Center Stage (), also known as Actress and Yuen Ling-yuk, is a 1991 Hong Kong film, directed by Stanley Kwan.

Maggie Cheung won Best Actress award at Berlin International Film Festival in 1992 for her delicate portraiture of silent film star Ruan Lingyu (1910–1935).

Plot summary
The film is based on a true story: the tragic life of China's first prima donna of the silver screen, Ruan Lingyu. This movie chronicles her rise to fame as a movie actress in Shanghai during the 1930s. Nicknamed the "Chinese Garbo," Ruan Lingyu began her acting career when she was 16 and committed suicide at 24.

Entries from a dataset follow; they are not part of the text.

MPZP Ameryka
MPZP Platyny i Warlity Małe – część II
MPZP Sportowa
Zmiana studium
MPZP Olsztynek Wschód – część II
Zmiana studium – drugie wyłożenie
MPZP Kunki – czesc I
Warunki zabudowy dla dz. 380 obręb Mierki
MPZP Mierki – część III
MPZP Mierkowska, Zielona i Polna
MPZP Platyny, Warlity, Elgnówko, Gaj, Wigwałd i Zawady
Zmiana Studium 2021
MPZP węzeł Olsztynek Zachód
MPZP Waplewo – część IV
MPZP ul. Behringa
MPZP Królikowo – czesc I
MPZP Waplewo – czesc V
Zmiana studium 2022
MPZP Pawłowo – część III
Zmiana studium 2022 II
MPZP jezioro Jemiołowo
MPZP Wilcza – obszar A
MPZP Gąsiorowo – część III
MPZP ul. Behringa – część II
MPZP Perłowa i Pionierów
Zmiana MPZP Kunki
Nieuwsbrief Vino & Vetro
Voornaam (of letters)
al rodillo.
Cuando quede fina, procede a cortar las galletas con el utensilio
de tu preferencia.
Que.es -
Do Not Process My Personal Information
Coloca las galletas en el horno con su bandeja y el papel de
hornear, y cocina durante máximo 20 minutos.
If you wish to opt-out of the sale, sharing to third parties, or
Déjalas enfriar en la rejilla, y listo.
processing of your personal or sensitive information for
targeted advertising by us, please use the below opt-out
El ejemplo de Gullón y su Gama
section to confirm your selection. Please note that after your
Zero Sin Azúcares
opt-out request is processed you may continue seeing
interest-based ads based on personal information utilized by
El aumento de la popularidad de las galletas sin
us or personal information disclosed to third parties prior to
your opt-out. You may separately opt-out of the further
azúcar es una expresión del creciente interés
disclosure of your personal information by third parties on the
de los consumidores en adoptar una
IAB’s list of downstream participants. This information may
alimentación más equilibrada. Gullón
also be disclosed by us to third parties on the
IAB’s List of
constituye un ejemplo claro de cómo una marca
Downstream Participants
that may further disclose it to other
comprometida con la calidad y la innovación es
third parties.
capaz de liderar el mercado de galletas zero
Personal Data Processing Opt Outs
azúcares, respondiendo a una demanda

The film alternates between present scenes (production talks between director Kwan, Cheung, and co-star Carina Lau, interviews of witnesses who knew Ruan), re-creation scenes with Cheung (as Ruan, acting inside this movie), and extracts from Ruan's original films including her final two films The Goddess (1934) and New Women (1935).

Cast

Maggie Cheung as Ruan Lingyu
Chin Han as Tang Jishan
Lawrence Ng as Zhang Damin
Tony Leung Ka-fai as Cai Chusheng
Carina Lau as Li Lili
Cecilia Yip as Lim Cho Cho
Waise Lee as Lai Man-Wai
Paul Chang Chung as Luo Mingyou
Hsiao Hsiang as He Aying (Ruan's mother)
Maryanna Yip as Lai Cheuk-Cheuk
Yumiko Cheng as Child actress
Fu Chong as Nie Er
Xue Guoping as Jin Yan
Sun Dongguang as Sun Yu
Xiao Rongsheng as Wu Yonggang
Zheng Dali as Zheng Junli
Zhou Jie as Liu Qiong
Huang Daliang as Wu Chengyu
Claude Monges as Mr. Skinner
Carrie Lanese as Mrs. Skinner

Two actors are the sons of their characters: Sun Dongguang is the son of director Sun Yu, and Zheng Dali is the son of actor Zheng Junli.

Music
The theme song "Zangxin" (; "Burying the Heart") was composed by Taiwanese singer-songwriter Johnny Chen and recorded by Taiwanese singer Tracy Huang. It won Best Original Film Song at the 12th Hong Kong Film Awards.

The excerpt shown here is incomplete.